The charge pushed by Dylan Farrow, Allen’s alleged victim, and Allen’s former romantic partner Mia Farrow has been disputed, dissected, exposed and debunked so many times that it’s grown a beard, but the “always believe the victim no matter what” crowd will not back off, and I mean in defiance of every piece of credible evidence that has come to light and despite an absolutely conclusive essay that puts the whole thing to bed, posted on 5.23.18 by Dylan’s older adoptive brother, Moses Farrow.
Johansson to Heath: “Even though there [are] moments where I feel maybe more vulnerable because I’ve spoken my own opinion about something, my own truth and experience about it — and I know that it might be picked apart in some way, people might have a visceral reaction to it — I think it’s dangerous to temper how you represent yourself, because you’re afraid of that kind of response. That, to me, doesn’t seem very progressive at all. That seems scary.”

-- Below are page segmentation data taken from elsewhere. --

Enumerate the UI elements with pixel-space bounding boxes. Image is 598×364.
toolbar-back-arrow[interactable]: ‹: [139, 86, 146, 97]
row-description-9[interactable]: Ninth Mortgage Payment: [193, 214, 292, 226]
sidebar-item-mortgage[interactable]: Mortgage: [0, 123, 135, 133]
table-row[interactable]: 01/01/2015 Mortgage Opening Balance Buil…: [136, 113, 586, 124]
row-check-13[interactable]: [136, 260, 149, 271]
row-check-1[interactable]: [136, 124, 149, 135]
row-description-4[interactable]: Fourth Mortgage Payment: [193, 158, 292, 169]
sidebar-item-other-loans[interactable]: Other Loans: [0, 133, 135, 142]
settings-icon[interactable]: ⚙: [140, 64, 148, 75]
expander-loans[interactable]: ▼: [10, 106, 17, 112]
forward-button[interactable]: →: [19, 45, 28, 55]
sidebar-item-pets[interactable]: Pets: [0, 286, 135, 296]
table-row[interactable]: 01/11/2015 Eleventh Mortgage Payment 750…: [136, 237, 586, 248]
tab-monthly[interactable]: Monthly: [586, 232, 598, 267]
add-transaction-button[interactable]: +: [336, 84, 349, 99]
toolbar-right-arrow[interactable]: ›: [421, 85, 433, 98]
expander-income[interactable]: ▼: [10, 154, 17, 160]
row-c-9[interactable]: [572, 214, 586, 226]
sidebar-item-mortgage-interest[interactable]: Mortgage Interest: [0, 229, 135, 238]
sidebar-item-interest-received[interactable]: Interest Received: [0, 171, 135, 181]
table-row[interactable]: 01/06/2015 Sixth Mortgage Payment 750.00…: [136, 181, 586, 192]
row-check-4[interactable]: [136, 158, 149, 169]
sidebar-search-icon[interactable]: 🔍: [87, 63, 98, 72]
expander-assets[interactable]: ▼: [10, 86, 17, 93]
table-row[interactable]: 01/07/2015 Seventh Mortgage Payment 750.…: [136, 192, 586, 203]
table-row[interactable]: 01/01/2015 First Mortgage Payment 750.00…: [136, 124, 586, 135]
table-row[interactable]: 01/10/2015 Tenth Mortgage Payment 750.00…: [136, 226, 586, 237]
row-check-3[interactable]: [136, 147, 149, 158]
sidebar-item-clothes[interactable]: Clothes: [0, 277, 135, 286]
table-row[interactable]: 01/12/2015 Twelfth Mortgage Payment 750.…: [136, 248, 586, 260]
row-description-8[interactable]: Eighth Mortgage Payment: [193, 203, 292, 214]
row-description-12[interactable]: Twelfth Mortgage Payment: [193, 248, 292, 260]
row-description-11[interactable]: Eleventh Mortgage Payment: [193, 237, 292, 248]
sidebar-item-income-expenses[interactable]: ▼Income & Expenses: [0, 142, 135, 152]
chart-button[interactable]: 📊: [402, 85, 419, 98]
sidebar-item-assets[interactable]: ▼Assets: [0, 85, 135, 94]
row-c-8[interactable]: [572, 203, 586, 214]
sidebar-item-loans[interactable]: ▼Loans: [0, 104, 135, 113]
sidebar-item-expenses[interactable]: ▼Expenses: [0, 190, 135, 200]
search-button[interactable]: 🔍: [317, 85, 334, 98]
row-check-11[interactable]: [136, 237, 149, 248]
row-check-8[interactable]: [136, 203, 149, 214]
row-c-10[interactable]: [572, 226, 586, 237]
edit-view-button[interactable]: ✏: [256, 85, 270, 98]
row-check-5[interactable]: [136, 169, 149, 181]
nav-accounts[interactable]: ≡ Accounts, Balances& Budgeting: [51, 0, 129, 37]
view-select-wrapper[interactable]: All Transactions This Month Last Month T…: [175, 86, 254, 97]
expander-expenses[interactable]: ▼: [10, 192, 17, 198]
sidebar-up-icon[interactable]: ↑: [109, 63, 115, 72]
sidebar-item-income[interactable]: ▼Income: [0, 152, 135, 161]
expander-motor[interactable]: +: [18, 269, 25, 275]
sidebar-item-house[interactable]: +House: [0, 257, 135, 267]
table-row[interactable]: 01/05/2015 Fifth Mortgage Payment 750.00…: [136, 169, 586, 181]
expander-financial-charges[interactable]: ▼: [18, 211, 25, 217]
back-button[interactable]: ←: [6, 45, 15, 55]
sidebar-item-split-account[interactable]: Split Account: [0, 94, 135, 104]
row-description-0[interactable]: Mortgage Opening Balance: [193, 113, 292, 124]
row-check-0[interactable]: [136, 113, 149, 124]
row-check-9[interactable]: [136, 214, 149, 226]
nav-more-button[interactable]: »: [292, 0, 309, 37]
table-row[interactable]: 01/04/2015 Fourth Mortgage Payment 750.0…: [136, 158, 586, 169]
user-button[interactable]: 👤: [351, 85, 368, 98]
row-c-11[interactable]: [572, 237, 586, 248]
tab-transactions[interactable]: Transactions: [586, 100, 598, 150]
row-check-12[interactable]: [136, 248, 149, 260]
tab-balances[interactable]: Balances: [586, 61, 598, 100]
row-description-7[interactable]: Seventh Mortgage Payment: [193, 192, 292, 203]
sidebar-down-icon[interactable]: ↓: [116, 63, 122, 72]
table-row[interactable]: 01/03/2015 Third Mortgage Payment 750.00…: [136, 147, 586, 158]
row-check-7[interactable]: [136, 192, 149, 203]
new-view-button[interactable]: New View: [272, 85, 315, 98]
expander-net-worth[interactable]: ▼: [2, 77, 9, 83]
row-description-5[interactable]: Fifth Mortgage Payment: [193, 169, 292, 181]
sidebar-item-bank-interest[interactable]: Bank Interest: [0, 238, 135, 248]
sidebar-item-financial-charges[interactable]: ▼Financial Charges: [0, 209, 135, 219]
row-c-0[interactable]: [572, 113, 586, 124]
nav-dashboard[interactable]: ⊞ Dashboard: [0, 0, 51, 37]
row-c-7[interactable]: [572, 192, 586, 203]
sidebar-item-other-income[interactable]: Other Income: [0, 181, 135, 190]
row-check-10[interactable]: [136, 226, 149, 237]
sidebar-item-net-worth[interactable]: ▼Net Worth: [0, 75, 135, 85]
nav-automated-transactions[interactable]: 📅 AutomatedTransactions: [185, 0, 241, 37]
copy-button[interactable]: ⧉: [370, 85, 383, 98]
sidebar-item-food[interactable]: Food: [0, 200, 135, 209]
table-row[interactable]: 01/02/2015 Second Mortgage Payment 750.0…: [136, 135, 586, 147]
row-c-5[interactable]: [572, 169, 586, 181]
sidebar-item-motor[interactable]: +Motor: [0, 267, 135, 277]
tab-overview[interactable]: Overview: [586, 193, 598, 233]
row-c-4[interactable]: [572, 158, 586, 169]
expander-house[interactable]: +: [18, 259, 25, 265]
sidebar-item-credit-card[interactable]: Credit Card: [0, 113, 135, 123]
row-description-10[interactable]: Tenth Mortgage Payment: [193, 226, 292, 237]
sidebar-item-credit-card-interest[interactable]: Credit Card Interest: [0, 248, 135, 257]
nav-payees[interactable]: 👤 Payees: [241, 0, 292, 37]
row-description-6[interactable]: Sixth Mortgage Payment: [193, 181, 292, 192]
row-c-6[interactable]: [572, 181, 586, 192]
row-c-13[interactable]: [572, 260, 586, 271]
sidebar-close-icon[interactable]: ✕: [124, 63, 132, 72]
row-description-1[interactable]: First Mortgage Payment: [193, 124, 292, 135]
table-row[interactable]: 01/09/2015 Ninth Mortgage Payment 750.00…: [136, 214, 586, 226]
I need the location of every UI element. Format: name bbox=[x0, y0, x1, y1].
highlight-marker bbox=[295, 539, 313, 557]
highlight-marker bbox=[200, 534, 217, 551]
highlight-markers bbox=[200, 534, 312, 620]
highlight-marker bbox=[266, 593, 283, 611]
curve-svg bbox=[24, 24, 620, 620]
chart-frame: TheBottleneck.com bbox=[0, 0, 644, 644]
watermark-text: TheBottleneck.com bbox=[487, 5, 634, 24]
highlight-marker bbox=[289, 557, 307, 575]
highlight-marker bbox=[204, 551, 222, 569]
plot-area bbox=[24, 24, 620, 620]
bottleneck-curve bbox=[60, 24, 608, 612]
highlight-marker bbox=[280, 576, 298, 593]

When Heath asks if “any of the criticisms, when she heard them, made her think that they had a point,”: Johansson replies: “I don’t know…I feel the way I feel about it. It’s my experience. I don’t know any more than any other person knows. I only have a close proximity with Woody…he’s a friend of mine. But I have no other insight other than my relationship with him.”
But she does have an insight that complements her relationship with Allen — an obviously legitimate and first-hand viewpoint from Moses Farrow, a trained therapist who knows all the players and everything that happened, backwards and forwards. He was right there in the Connecticut Farrow home on the day in question. His testimony is undismissable. Except, that is, by obstinate contrarians like Julian.
Here, for the seventh or twelfth or possibly the eighteenth time, is the HE argument:
(1) There is no evidence to support Dylan’s claim. But there’s a fair amount of evidence and ample indications that an enraged Mia Farrow made it all up to “get” Woody during an early ’90s custody battle, and as part of this determination coached Dylan to make the claims that she did. I happen to personally believe this scenario. There’s simply no rational, even-handed way to side with the “I believe Dylan Farrow” camp.
(2) If after reading Moses Farrow’s 5.23.18 essay (“A Son Speaks Out“) as well as Robert Weide’s “Q & A with Dylan Farrow” (12.13.17) and Daphne Merkin’s 9.16.18 Soon-Yi Previn interview…if after reading these personal testimonies along with the Wikipedia summary of the case you’re still an unmitigated Dylan ally…if you haven’t at least concluded there’s a highly significant amount of ambiguity and uncertainty in this whole mishegoss, then I don’t know what to say to you. There’s probably nothing that can be said to you.
(3) Excerpt from Yale–New Haven Hospital Child Sexual Abuse Clinic report (issued in 1993): “It is our expert opinion that Dylan was not sexually abused by Mr. Allen. Further, we believe that Dylan’s statements on videotape and her statements to us during our evaluation do not refer to actual events that occurred to her on August 4th, 1992.
(4) In developing our opinion we considered three hypotheses to explain Dylan’s statements. First, that Dylan’s statements were true and that Mr. Allen had sexually abused her; second, that Dylan’s statements were not true but were made up by an emotionally vulnerable child who was caught up in a disturbed family and who was responding to the stresses in the family; and third, that Dylan was coached or influenced by her mother, Ms. Farrow. While we can conclude that Dylan was not sexually abused, we can not be definite about whether the second formulation by itself or the third formulation by itself is true. We believe that it is more likely that a combination of these two formulations best explains Dylan’s allegations of sexual abuse.”